Nehmen Sie diese Woche an der Internationalen Friedenskoalition u.a. mit Wolfgang Effenberger (Deutschland), Journalist, Autor von „Pax Americana“ (2004) und „Die unterschätzte Macht. Von der Geopolitik zur Biopolitik – Plutokraten verändern die Welt“ (2022) und Beto Almeida (Brasilien), Mitbegründer von TeleSUR, Beirat, Brasilianischer Presseverband sowie weiteren Friedensaktivisten teil.
Bitte senden Sie uns so schnell wie möglich Berichte und Initiativen für die Tagesordnung zu.

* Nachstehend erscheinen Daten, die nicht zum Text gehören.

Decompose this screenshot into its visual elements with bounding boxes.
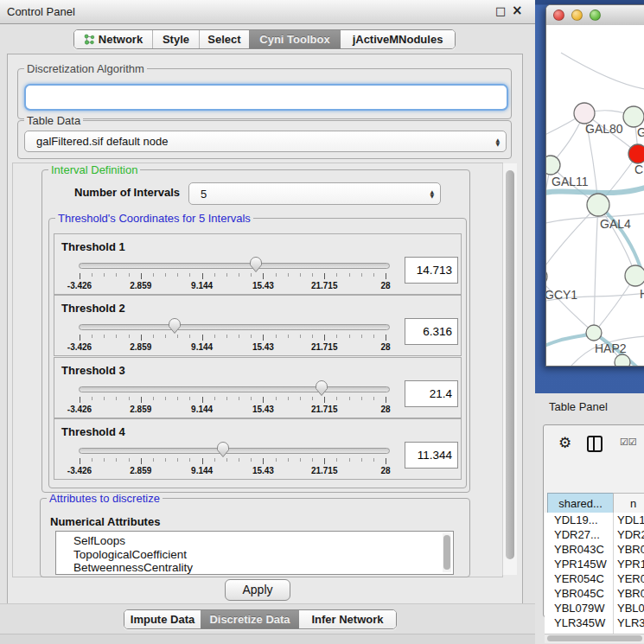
network-graph[interactable]: GAL80GCGAL11GAL4GCY1HHAP2 [546, 25, 644, 366]
tab-discretize-data[interactable]: Discretize Data [201, 610, 299, 628]
network-node-bottom-edge[interactable] [615, 354, 630, 366]
column-layout-icon[interactable] [587, 436, 603, 452]
slider-tick [239, 397, 239, 400]
threshold-value-field[interactable]: 14.713 [405, 257, 458, 284]
list-scrollbar[interactable] [443, 533, 451, 572]
network-node-gal4[interactable] [587, 194, 609, 216]
table-cell[interactable]: YBL079W [554, 602, 605, 615]
table-row[interactable]: YDR27... YDR2 [545, 527, 644, 542]
tab-impute-data[interactable]: Impute Data [124, 610, 201, 628]
network-edge[interactable] [594, 205, 598, 333]
table-cell[interactable]: YPR145W [554, 558, 607, 571]
slider-tick [276, 273, 277, 277]
network-view-window[interactable]: GAL80GCGAL11GAL4GCY1HHAP2 [545, 4, 644, 367]
threshold-value-field[interactable]: 11.344 [405, 442, 458, 469]
table-row[interactable]: YDL19... YDL1 [545, 513, 644, 527]
network-edge[interactable] [561, 53, 644, 89]
tab-infer-network[interactable]: Infer Network [299, 610, 396, 628]
tab-jactivemnodules[interactable]: jActiveMNodules [341, 30, 455, 48]
network-canvas[interactable]: GAL80GCGAL11GAL4GCY1HHAP2 [546, 25, 644, 366]
network-node-gal80[interactable] [574, 103, 595, 124]
slider-track[interactable] [79, 386, 390, 392]
table-panel: Table Panel ⚙ ☑☑ shared... n YDL19... YD… [535, 393, 644, 644]
threshold-value-field[interactable]: 21.4 [405, 380, 458, 407]
apply-button[interactable]: Apply [225, 579, 290, 601]
slider-track[interactable] [79, 263, 390, 269]
tab-label: Infer Network [311, 613, 383, 626]
table-cell[interactable]: YBR0 [617, 543, 644, 556]
table-row[interactable]: YBR045C YBR0 [545, 586, 644, 601]
table-cell[interactable]: YBL0 [617, 602, 644, 615]
column-header-name[interactable]: n [613, 493, 644, 513]
table-cell[interactable]: YDR27... [554, 528, 600, 541]
threshold-slider[interactable]: -3.4262.8599.14415.4321.71528 [54, 358, 409, 418]
network-node-gal11[interactable] [546, 156, 560, 175]
scrollbar-thumb[interactable] [547, 635, 642, 641]
slider-thumb[interactable] [315, 379, 328, 397]
threshold-slider[interactable]: -3.4262.8599.14415.4321.71528 [54, 234, 409, 294]
float-window-icon[interactable]: □ [495, 4, 506, 18]
table-row[interactable]: YLR345W YLR3 [545, 615, 644, 630]
slider-thumb[interactable] [216, 441, 230, 458]
network-node-gcy1[interactable] [546, 267, 547, 286]
table-cell[interactable]: YPR1 [617, 558, 644, 571]
algorithm-combobox[interactable] [24, 84, 508, 111]
tab-select[interactable]: Select [199, 30, 249, 48]
table-cell[interactable]: YBR045C [554, 587, 604, 600]
list-item[interactable]: BetweennessCentrality [56, 561, 453, 575]
table-cell[interactable]: YBR043C [554, 543, 604, 556]
slider-tick [141, 458, 142, 464]
network-node-right-mid[interactable] [625, 265, 644, 286]
minimize-traffic-light-icon[interactable] [571, 10, 583, 21]
slider-thumb[interactable] [249, 256, 263, 273]
tab-cyni-toolbox[interactable]: Cyni Toolbox [249, 30, 341, 48]
slider-tick [336, 273, 337, 277]
network-edge[interactable] [546, 205, 598, 277]
network-node-top-right[interactable] [623, 106, 644, 127]
close-icon[interactable]: × [512, 3, 523, 17]
threshold-slider[interactable]: -3.4262.8599.14415.4321.71528 [54, 296, 409, 355]
slider-track[interactable] [79, 448, 390, 454]
stepper-arrows-icon[interactable]: ▲▼ [495, 137, 500, 146]
table-cell[interactable]: YLR3 [617, 616, 644, 629]
table-cell[interactable]: YDL19... [554, 513, 598, 526]
slider-tick [349, 458, 350, 462]
table-row[interactable]: YBL079W YBL0 [545, 601, 644, 615]
table-cell[interactable]: YER0 [617, 572, 644, 585]
table-cell[interactable]: YDL1 [617, 513, 644, 526]
zoom-traffic-light-icon[interactable] [590, 10, 601, 21]
column-header-shared-name[interactable]: shared... [547, 493, 614, 513]
list-item[interactable]: TopologicalCoefficient [56, 548, 453, 562]
select-columns-icon[interactable]: ☑☑ [620, 437, 637, 448]
table-data-combobox[interactable]: galFiltered.sif default node ▲▼ [24, 131, 507, 152]
network-node-red-node[interactable] [628, 144, 644, 163]
horizontal-scrollbar[interactable] [545, 634, 644, 643]
table-cell[interactable]: YBR0 [617, 587, 644, 600]
threshold-slider[interactable]: -3.4262.8599.14415.4321.71528 [54, 419, 409, 479]
table-row[interactable]: YPR145W YPR1 [545, 557, 644, 571]
scrollbar-thumb[interactable] [506, 170, 514, 559]
network-edge-highlighted[interactable] [546, 188, 644, 194]
slider-thumb[interactable] [168, 317, 182, 335]
table-cell[interactable]: YLR345W [554, 616, 605, 629]
tab-style[interactable]: Style [152, 30, 199, 48]
table-cell[interactable]: YER054C [554, 572, 604, 585]
table-row[interactable]: YBR043C YBR0 [545, 542, 644, 557]
stepper-arrows-icon[interactable]: ▲▼ [430, 189, 434, 198]
number-of-intervals-combobox[interactable]: 5 ▲▼ [188, 182, 441, 205]
list-item[interactable]: SelfLoops [56, 532, 453, 548]
table-row[interactable]: YER054C YER0 [545, 571, 644, 586]
cytoscape-desktop: GAL80GCGAL11GAL4GCY1HHAP2 [535, 0, 644, 393]
network-edge[interactable] [546, 277, 594, 333]
gear-icon[interactable]: ⚙ [558, 434, 571, 451]
table-cell[interactable]: YDR2 [617, 528, 644, 541]
threshold-value-field[interactable]: 6.316 [405, 318, 458, 345]
close-traffic-light-icon[interactable] [553, 10, 564, 21]
network-window-titlebar[interactable] [546, 5, 644, 26]
network-node-hap2[interactable] [586, 325, 602, 341]
numerical-attributes-list[interactable]: SelfLoops TopologicalCoefficient Between… [55, 531, 454, 575]
scrollbar-thumb[interactable] [443, 535, 450, 570]
slider-track[interactable] [79, 324, 390, 330]
vertical-scrollbar[interactable] [502, 163, 517, 575]
tab-network[interactable]: Network [74, 30, 152, 48]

Was wird die menschliche Gesellschaft in hundert oder tausend Jahren über uns und unsere Zeit sagen? Wird es für sie überhaupt möglich sein, uns zu verstehen? In gewisser Weise kann man nur hoffen, dass die heutigen Gesellschaften, die von der unmenschlichen Ideologie der Geopolitik erfasst sind, seltsam und primitiv erscheinen werden, als Relikt einer unterentwickelten Zivilisationsform. Welche Bedeutung hoffen Sie, dass diese Menschen der Zukunft der Gegenwart beimessen werden? Werden sie sagen, dass dies der Moment war, in dem die Menschheit sich erfolgreich zu einem höheren, postkolonialen Paradigma entwickelt hat – und Krieg als Mittel zur Konfliktlösung für immer abgeschafft hat? Oder wird diese Frage aufgrund der schrecklichen Alternative völlig irrelevant sein, weil sich die Menschheit als unfähig erwiesen hat, durch die Logik des Atomkrieges der Selbstauslöschung zu entkommen?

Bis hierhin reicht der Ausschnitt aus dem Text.